結果的に、成宗の妻はわずか18歳でこの世を去った。彼女との間に後継者をもうけられなかった成宗は、次に美しい容姿を持つ尹氏を正室として迎えた。彼女は成宗の希望どおり男子を産んだ。
この子供こそが後の暴君となる燕山君(ヨンサングン)である。
もとから嫉妬深くわがままだった尹氏は、後継者を産んでどんどん傲慢になっていった。彼女は成宗に近づく側室たちに、執拗な嫌がらせを繰り返した。そのため、彼女の評判は最悪だった。
尹氏の横暴に耐えられなくなった側室たちは、成宗の母だった仁粋(インス)大妃に助けを求めた。仁粋王后は、成宗を呼びつけると、尹氏の悪行を追及し、少し距離を置くように話した。
母親の助言を無視することができない成宗は、次第に尹氏に会う頻度を減らしていった。しかし、自尊心の高い尹氏には、そうした状況はとても我慢ができなかった。

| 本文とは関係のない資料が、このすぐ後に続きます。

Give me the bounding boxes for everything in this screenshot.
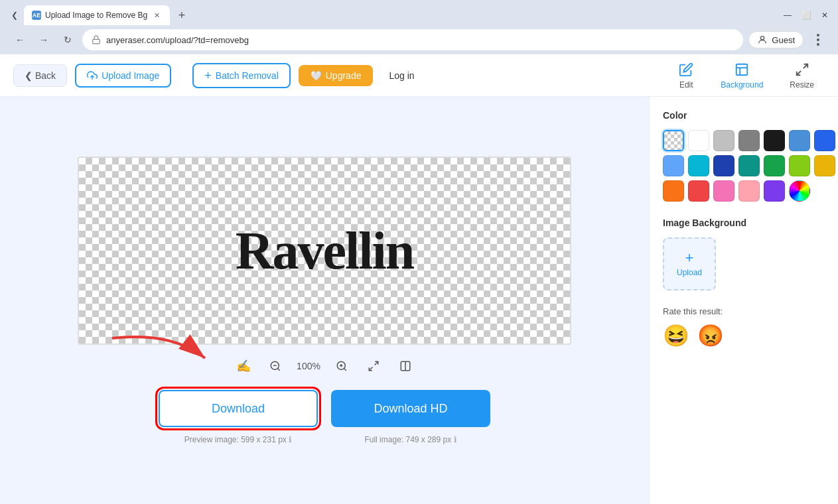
image-bg-upload-button[interactable]: + Upload [663, 237, 716, 290]
zoom-in-button[interactable] [331, 355, 352, 377]
svg-rect-0 [93, 39, 100, 43]
color-swatch-gradient[interactable] [789, 180, 810, 202]
resize-tool[interactable]: Resize [779, 56, 825, 95]
url-bar[interactable]: anyeraser.com/upload/?td=removebg [82, 29, 743, 50]
menu-dot-1 [817, 34, 819, 36]
heart-icon: 🤍 [311, 70, 322, 81]
browser-window: ❮ AE Upload Image to Remove Bg ✕ + — ⬜ ✕… [0, 0, 838, 504]
tab-favicon: AE [32, 11, 41, 20]
zoom-out-button[interactable] [265, 355, 286, 377]
edit-label: Edit [679, 80, 693, 90]
color-swatch-cyan[interactable] [688, 155, 709, 176]
download-button[interactable]: Download [159, 390, 318, 427]
minimize-button[interactable]: — [782, 10, 793, 21]
upload-label-text: Upload [677, 268, 702, 277]
color-swatch-blue-light[interactable] [789, 130, 810, 151]
profile-label: Guest [772, 35, 795, 45]
tab-bar: ❮ AE Upload Image to Remove Bg ✕ + [8, 5, 191, 25]
download-row: Download Download HD [159, 390, 490, 427]
upload-label: Upload Image [102, 70, 159, 81]
emoji-row: 😆 😡 [663, 323, 825, 348]
upload-plus-icon: + [685, 251, 694, 265]
color-swatch-pink[interactable] [713, 180, 734, 202]
url-text: anyeraser.com/upload/?td=removebg [106, 35, 249, 45]
svg-rect-3 [736, 64, 748, 75]
color-swatch-purple[interactable] [764, 180, 785, 202]
preview-info-text: Preview image: 599 x 231 px [184, 435, 287, 444]
background-label: Background [721, 80, 763, 90]
happy-emoji: 😆 [663, 324, 689, 347]
color-swatch-lightgray[interactable] [713, 130, 734, 151]
image-controls: ✍ 100% [233, 355, 416, 377]
tab-close-button[interactable]: ✕ [151, 10, 162, 21]
color-swatch-red[interactable] [688, 180, 709, 202]
upgrade-label: Upgrade [326, 70, 362, 81]
close-button[interactable]: ✕ [819, 10, 830, 21]
fullscreen-icon [368, 360, 380, 372]
login-button[interactable]: Log in [381, 65, 422, 86]
full-info: Full image: 749 x 289 px ℹ [331, 435, 490, 444]
color-section: Color [663, 110, 825, 202]
preview-info: Preview image: 599 x 231 px ℹ [159, 435, 318, 444]
download-hd-button[interactable]: Download HD [331, 390, 490, 427]
color-swatch-teal[interactable] [738, 155, 760, 176]
color-section-title: Color [663, 110, 825, 121]
color-swatch-lime[interactable] [789, 155, 810, 176]
pan-tool-button[interactable]: ✍ [233, 355, 254, 377]
download-hd-label: Download HD [374, 402, 447, 415]
color-swatch-gray[interactable] [738, 130, 760, 151]
color-swatch-blue1[interactable] [814, 130, 835, 151]
refresh-button[interactable]: ↻ [58, 31, 77, 49]
color-swatch-yellow[interactable] [814, 155, 835, 176]
zoom-out-icon [269, 360, 281, 372]
svg-line-13 [374, 361, 378, 365]
fullscreen-button[interactable] [363, 355, 384, 377]
color-swatch-transparent[interactable] [663, 130, 684, 151]
batch-removal-button[interactable]: + Batch Removal [192, 63, 290, 88]
app-toolbar: ❮ Back Upload Image + Batch Removal 🤍 Up… [0, 54, 838, 97]
main-content: Ravellin ✍ 100% [0, 97, 838, 504]
maximize-button[interactable]: ⬜ [801, 10, 811, 21]
title-bar: ❮ AE Upload Image to Remove Bg ✕ + — ⬜ ✕ [0, 0, 838, 25]
back-chevron-icon: ❮ [25, 70, 33, 81]
back-label: Back [35, 70, 56, 81]
split-view-button[interactable] [395, 355, 416, 377]
image-container: Ravellin [78, 157, 571, 345]
upload-image-button[interactable]: Upload Image [75, 64, 171, 88]
color-swatch-orange[interactable] [663, 180, 684, 202]
new-tab-button[interactable]: + [173, 6, 191, 25]
canvas-checkerboard[interactable]: Ravellin [79, 158, 570, 344]
svg-line-7 [278, 368, 280, 370]
info-labels: Preview image: 599 x 231 px ℹ Full image… [159, 435, 490, 444]
forward-nav-button[interactable]: → [35, 31, 53, 49]
rate-label: Rate this result: [663, 306, 825, 316]
rate-section: Rate this result: 😆 😡 [663, 306, 825, 348]
window-controls: — ⬜ ✕ [782, 10, 830, 21]
color-swatch-lightpink[interactable] [738, 180, 760, 202]
happy-emoji-button[interactable]: 😆 [663, 323, 689, 348]
image-bg-section: Image Background + Upload [663, 218, 825, 290]
profile-button[interactable]: Guest [748, 31, 803, 48]
svg-line-5 [796, 70, 800, 74]
tab-prev-arrow[interactable]: ❮ [8, 9, 21, 22]
color-grid [663, 130, 825, 202]
edit-icon [678, 62, 694, 78]
color-swatch-black[interactable] [764, 130, 785, 151]
color-swatch-blue2[interactable] [663, 155, 684, 176]
active-tab[interactable]: AE Upload Image to Remove Bg ✕ [24, 5, 170, 25]
edit-tool[interactable]: Edit [667, 56, 705, 95]
full-info-icon: ℹ [454, 435, 457, 444]
color-swatch-green[interactable] [764, 155, 785, 176]
tool-group: Edit Background [667, 56, 825, 95]
back-button[interactable]: ❮ Back [13, 64, 67, 87]
split-icon [399, 360, 411, 372]
back-nav-button[interactable]: ← [11, 31, 29, 49]
background-tool[interactable]: Background [710, 56, 774, 95]
signature-image: Ravellin [236, 221, 413, 281]
angry-emoji-button[interactable]: 😡 [697, 323, 724, 348]
color-swatch-white[interactable] [688, 130, 709, 151]
browser-menu-button[interactable] [809, 31, 827, 49]
upgrade-button[interactable]: 🤍 Upgrade [299, 65, 374, 86]
download-area: Download Download HD Preview image: 599 … [159, 390, 490, 444]
color-swatch-darkblue[interactable] [713, 155, 734, 176]
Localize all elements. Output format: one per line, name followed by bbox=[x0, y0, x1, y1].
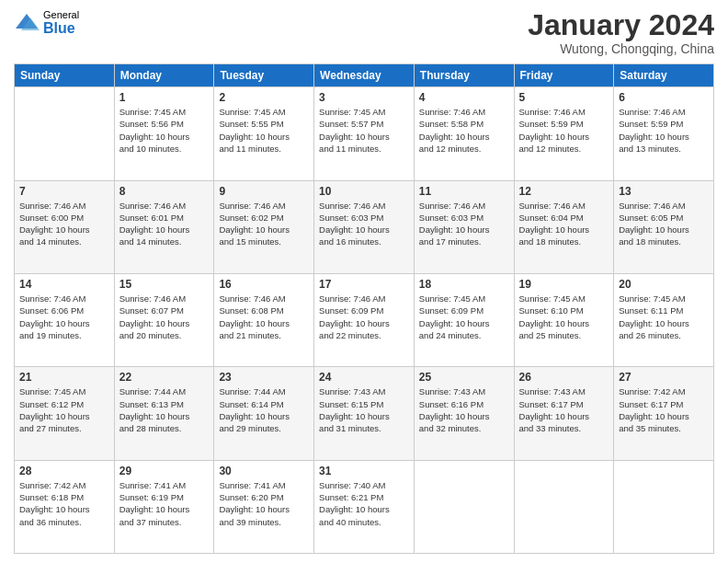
header-row: SundayMondayTuesdayWednesdayThursdayFrid… bbox=[15, 64, 714, 87]
calendar-table: SundayMondayTuesdayWednesdayThursdayFrid… bbox=[14, 63, 714, 554]
day-cell: 20Sunrise: 7:45 AMSunset: 6:11 PMDayligh… bbox=[614, 273, 714, 366]
col-tuesday: Tuesday bbox=[214, 64, 314, 87]
day-info: Sunrise: 7:46 AMSunset: 5:59 PMDaylight:… bbox=[519, 106, 609, 155]
day-cell: 7Sunrise: 7:46 AMSunset: 6:00 PMDaylight… bbox=[15, 180, 115, 273]
day-info: Sunrise: 7:43 AMSunset: 6:15 PMDaylight:… bbox=[319, 385, 409, 434]
day-info: Sunrise: 7:40 AMSunset: 6:21 PMDaylight:… bbox=[319, 479, 409, 528]
week-row-4: 21Sunrise: 7:45 AMSunset: 6:12 PMDayligh… bbox=[15, 367, 714, 460]
col-friday: Friday bbox=[514, 64, 614, 87]
day-info: Sunrise: 7:41 AMSunset: 6:19 PMDaylight:… bbox=[119, 479, 210, 528]
day-info: Sunrise: 7:45 AMSunset: 6:10 PMDaylight:… bbox=[519, 293, 609, 341]
day-number: 28 bbox=[19, 465, 109, 477]
day-cell: 21Sunrise: 7:45 AMSunset: 6:12 PMDayligh… bbox=[15, 367, 115, 460]
day-cell: 4Sunrise: 7:46 AMSunset: 5:58 PMDaylight… bbox=[414, 87, 514, 180]
day-cell: 27Sunrise: 7:42 AMSunset: 6:17 PMDayligh… bbox=[614, 367, 714, 460]
day-number: 26 bbox=[519, 371, 609, 384]
day-number: 17 bbox=[319, 278, 409, 291]
day-number: 31 bbox=[319, 465, 409, 477]
col-thursday: Thursday bbox=[414, 64, 514, 87]
day-info: Sunrise: 7:42 AMSunset: 6:17 PMDaylight:… bbox=[619, 385, 709, 434]
col-monday: Monday bbox=[114, 64, 214, 87]
day-number: 22 bbox=[119, 371, 210, 384]
day-cell: 25Sunrise: 7:43 AMSunset: 6:16 PMDayligh… bbox=[414, 367, 514, 460]
day-cell: 31Sunrise: 7:40 AMSunset: 6:21 PMDayligh… bbox=[314, 460, 415, 553]
day-info: Sunrise: 7:46 AMSunset: 6:06 PMDaylight:… bbox=[19, 293, 109, 341]
day-info: Sunrise: 7:43 AMSunset: 6:16 PMDaylight:… bbox=[419, 385, 509, 434]
day-number: 25 bbox=[419, 371, 509, 384]
day-cell: 11Sunrise: 7:46 AMSunset: 6:03 PMDayligh… bbox=[414, 180, 514, 273]
header-right: January 2024 Wutong, Chongqing, China bbox=[528, 9, 714, 56]
day-cell: 29Sunrise: 7:41 AMSunset: 6:19 PMDayligh… bbox=[114, 460, 214, 553]
day-number: 20 bbox=[619, 278, 709, 291]
day-info: Sunrise: 7:43 AMSunset: 6:17 PMDaylight:… bbox=[519, 385, 609, 434]
day-cell: 16Sunrise: 7:46 AMSunset: 6:08 PMDayligh… bbox=[214, 273, 314, 366]
week-row-5: 28Sunrise: 7:42 AMSunset: 6:18 PMDayligh… bbox=[15, 460, 714, 553]
header: General Blue January 2024 Wutong, Chongq… bbox=[14, 9, 714, 56]
day-number: 19 bbox=[519, 278, 609, 291]
logo: General Blue bbox=[14, 9, 79, 37]
day-cell: 15Sunrise: 7:46 AMSunset: 6:07 PMDayligh… bbox=[114, 273, 214, 366]
day-number: 21 bbox=[19, 371, 109, 384]
day-cell: 19Sunrise: 7:45 AMSunset: 6:10 PMDayligh… bbox=[514, 273, 614, 366]
day-cell: 2Sunrise: 7:45 AMSunset: 5:55 PMDaylight… bbox=[214, 87, 314, 180]
day-cell: 30Sunrise: 7:41 AMSunset: 6:20 PMDayligh… bbox=[214, 460, 314, 553]
day-info: Sunrise: 7:45 AMSunset: 5:55 PMDaylight:… bbox=[219, 106, 309, 155]
day-cell bbox=[15, 87, 115, 180]
day-info: Sunrise: 7:42 AMSunset: 6:18 PMDaylight:… bbox=[19, 479, 109, 528]
day-number: 23 bbox=[219, 371, 309, 384]
day-number: 13 bbox=[619, 185, 709, 198]
day-info: Sunrise: 7:46 AMSunset: 6:04 PMDaylight:… bbox=[519, 200, 609, 248]
logo-general: General bbox=[43, 9, 79, 20]
day-info: Sunrise: 7:46 AMSunset: 6:02 PMDaylight:… bbox=[219, 200, 309, 248]
day-number: 18 bbox=[419, 278, 509, 291]
day-number: 12 bbox=[519, 185, 609, 198]
month-title: January 2024 bbox=[528, 9, 714, 41]
logo-blue: Blue bbox=[43, 20, 79, 37]
day-info: Sunrise: 7:46 AMSunset: 6:05 PMDaylight:… bbox=[619, 200, 709, 248]
col-wednesday: Wednesday bbox=[314, 64, 415, 87]
day-cell bbox=[614, 460, 714, 553]
day-cell: 10Sunrise: 7:46 AMSunset: 6:03 PMDayligh… bbox=[314, 180, 415, 273]
day-number: 8 bbox=[119, 185, 210, 198]
day-cell: 5Sunrise: 7:46 AMSunset: 5:59 PMDaylight… bbox=[514, 87, 614, 180]
day-cell: 8Sunrise: 7:46 AMSunset: 6:01 PMDaylight… bbox=[114, 180, 214, 273]
day-cell: 12Sunrise: 7:46 AMSunset: 6:04 PMDayligh… bbox=[514, 180, 614, 273]
day-info: Sunrise: 7:46 AMSunset: 6:03 PMDaylight:… bbox=[319, 200, 409, 248]
day-cell: 9Sunrise: 7:46 AMSunset: 6:02 PMDaylight… bbox=[214, 180, 314, 273]
day-cell: 26Sunrise: 7:43 AMSunset: 6:17 PMDayligh… bbox=[514, 367, 614, 460]
day-info: Sunrise: 7:46 AMSunset: 6:01 PMDaylight:… bbox=[119, 200, 210, 248]
day-number: 4 bbox=[419, 91, 509, 104]
day-number: 3 bbox=[319, 91, 409, 104]
day-info: Sunrise: 7:46 AMSunset: 6:00 PMDaylight:… bbox=[19, 200, 109, 248]
day-cell: 23Sunrise: 7:44 AMSunset: 6:14 PMDayligh… bbox=[214, 367, 314, 460]
day-cell: 17Sunrise: 7:46 AMSunset: 6:09 PMDayligh… bbox=[314, 273, 415, 366]
day-info: Sunrise: 7:45 AMSunset: 6:09 PMDaylight:… bbox=[419, 293, 509, 341]
day-cell: 18Sunrise: 7:45 AMSunset: 6:09 PMDayligh… bbox=[414, 273, 514, 366]
day-cell bbox=[414, 460, 514, 553]
day-info: Sunrise: 7:46 AMSunset: 6:09 PMDaylight:… bbox=[319, 293, 409, 341]
day-number: 27 bbox=[619, 371, 709, 384]
day-number: 7 bbox=[19, 185, 109, 198]
week-row-1: 1Sunrise: 7:45 AMSunset: 5:56 PMDaylight… bbox=[15, 87, 714, 180]
day-number: 9 bbox=[219, 185, 309, 198]
logo-text: General Blue bbox=[43, 9, 79, 37]
day-number: 11 bbox=[419, 185, 509, 198]
day-info: Sunrise: 7:46 AMSunset: 5:58 PMDaylight:… bbox=[419, 106, 509, 155]
day-cell: 3Sunrise: 7:45 AMSunset: 5:57 PMDaylight… bbox=[314, 87, 415, 180]
day-info: Sunrise: 7:46 AMSunset: 6:08 PMDaylight:… bbox=[219, 293, 309, 341]
day-cell: 28Sunrise: 7:42 AMSunset: 6:18 PMDayligh… bbox=[15, 460, 115, 553]
day-number: 16 bbox=[219, 278, 309, 291]
day-cell: 6Sunrise: 7:46 AMSunset: 5:59 PMDaylight… bbox=[614, 87, 714, 180]
day-cell: 22Sunrise: 7:44 AMSunset: 6:13 PMDayligh… bbox=[114, 367, 214, 460]
day-info: Sunrise: 7:45 AMSunset: 5:57 PMDaylight:… bbox=[319, 106, 409, 155]
day-info: Sunrise: 7:44 AMSunset: 6:13 PMDaylight:… bbox=[119, 385, 210, 434]
day-cell: 24Sunrise: 7:43 AMSunset: 6:15 PMDayligh… bbox=[314, 367, 415, 460]
day-number: 24 bbox=[319, 371, 409, 384]
day-info: Sunrise: 7:44 AMSunset: 6:14 PMDaylight:… bbox=[219, 385, 309, 434]
col-sunday: Sunday bbox=[15, 64, 115, 87]
day-info: Sunrise: 7:46 AMSunset: 6:03 PMDaylight:… bbox=[419, 200, 509, 248]
day-info: Sunrise: 7:41 AMSunset: 6:20 PMDaylight:… bbox=[219, 479, 309, 528]
week-row-3: 14Sunrise: 7:46 AMSunset: 6:06 PMDayligh… bbox=[15, 273, 714, 366]
day-cell: 1Sunrise: 7:45 AMSunset: 5:56 PMDaylight… bbox=[114, 87, 214, 180]
day-number: 14 bbox=[19, 278, 109, 291]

最後には、自分の部屋の中に呪いの言葉の書かれた本と毒薬を持ちこみ、側室たちに対して呪いの儀式を行なおうとした。しかし、その企てはすぐに成宗の耳に届いてしまう。
朝廷の掟を破る尹氏を厳しく処罰した成宗。しかし、彼は2人の間に生まれた息子を後継者に指名した。
成宗は尹氏が王の母になることを伝えようと、彼女の元を訪ねた。しかし、尹氏は精神をひどく病んでおり、成宗を見るや顔にひっかき傷をつけてしまう。
尹氏は廃妃にされて王宮から追放された後、1482年に死罪となった。毒薬を飲み激しく吐血する彼女は、血で濡れた布を母に渡し、「この布をいつか息子に……」と言うと息を引き取った。
尹氏の死は息子の燕山君には徹底的に隠された。
しかし、この秘密を燕山君が知ったとき、朝鮮王朝は最悪の展開を迎えることになった。燕山君は母の死に関係した者たちをことごとく虐殺したのだ。